EXERCISE PROMPT: Scan the records and identify every line in which the string "аудиовизуальных" occurs, then return those lines.

INFORMATION GIVEN:
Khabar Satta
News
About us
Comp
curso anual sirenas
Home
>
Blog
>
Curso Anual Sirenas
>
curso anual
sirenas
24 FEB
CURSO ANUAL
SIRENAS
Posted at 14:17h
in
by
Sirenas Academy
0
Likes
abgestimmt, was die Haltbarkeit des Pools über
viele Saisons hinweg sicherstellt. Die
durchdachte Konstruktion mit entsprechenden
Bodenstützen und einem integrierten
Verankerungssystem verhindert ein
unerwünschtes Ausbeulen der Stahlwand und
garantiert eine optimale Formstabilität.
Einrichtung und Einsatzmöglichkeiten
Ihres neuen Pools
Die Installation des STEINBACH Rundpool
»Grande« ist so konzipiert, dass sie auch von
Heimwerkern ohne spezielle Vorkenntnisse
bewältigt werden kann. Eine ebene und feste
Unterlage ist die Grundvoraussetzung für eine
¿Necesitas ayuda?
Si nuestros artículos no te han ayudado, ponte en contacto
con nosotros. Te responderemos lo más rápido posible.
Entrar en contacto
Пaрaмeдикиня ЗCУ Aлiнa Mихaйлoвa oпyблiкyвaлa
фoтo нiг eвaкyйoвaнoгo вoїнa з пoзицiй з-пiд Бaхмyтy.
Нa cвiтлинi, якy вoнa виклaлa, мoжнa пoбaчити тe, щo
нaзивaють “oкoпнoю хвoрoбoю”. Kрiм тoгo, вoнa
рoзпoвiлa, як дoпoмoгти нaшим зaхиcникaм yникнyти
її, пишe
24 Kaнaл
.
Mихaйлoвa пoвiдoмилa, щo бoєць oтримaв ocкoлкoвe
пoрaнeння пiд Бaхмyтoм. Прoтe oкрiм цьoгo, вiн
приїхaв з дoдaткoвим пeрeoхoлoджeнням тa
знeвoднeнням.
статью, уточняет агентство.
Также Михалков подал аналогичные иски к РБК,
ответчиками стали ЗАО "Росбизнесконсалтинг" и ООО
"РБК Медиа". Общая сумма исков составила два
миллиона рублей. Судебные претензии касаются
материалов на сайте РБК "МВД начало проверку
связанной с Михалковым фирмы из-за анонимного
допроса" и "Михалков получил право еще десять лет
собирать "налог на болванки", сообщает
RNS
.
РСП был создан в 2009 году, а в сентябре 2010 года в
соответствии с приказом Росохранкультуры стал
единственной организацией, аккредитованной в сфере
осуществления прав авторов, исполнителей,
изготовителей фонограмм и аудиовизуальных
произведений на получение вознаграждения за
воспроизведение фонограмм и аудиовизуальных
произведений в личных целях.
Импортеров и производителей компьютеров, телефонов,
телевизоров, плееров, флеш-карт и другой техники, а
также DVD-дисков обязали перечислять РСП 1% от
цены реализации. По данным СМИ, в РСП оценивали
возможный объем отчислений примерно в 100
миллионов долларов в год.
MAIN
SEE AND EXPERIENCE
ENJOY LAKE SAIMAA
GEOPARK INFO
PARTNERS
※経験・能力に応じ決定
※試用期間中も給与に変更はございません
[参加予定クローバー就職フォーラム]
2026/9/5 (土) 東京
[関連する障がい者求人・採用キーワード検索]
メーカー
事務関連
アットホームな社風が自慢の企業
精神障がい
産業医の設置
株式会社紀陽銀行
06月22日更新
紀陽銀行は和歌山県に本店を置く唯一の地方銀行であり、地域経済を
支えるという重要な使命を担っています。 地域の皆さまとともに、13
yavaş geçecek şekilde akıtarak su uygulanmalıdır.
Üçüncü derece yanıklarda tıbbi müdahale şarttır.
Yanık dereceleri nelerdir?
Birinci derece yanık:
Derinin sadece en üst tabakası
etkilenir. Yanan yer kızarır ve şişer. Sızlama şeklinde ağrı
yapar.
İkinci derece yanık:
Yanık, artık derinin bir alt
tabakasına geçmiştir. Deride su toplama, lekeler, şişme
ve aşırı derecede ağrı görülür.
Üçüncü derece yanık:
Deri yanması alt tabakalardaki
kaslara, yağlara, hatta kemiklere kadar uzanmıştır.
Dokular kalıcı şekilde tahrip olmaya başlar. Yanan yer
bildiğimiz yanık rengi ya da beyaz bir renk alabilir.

RESPONSE BELOW:
изготовителей фонограмм и аудиовизуальных
воспроизведение фонограмм и аудиовизуальных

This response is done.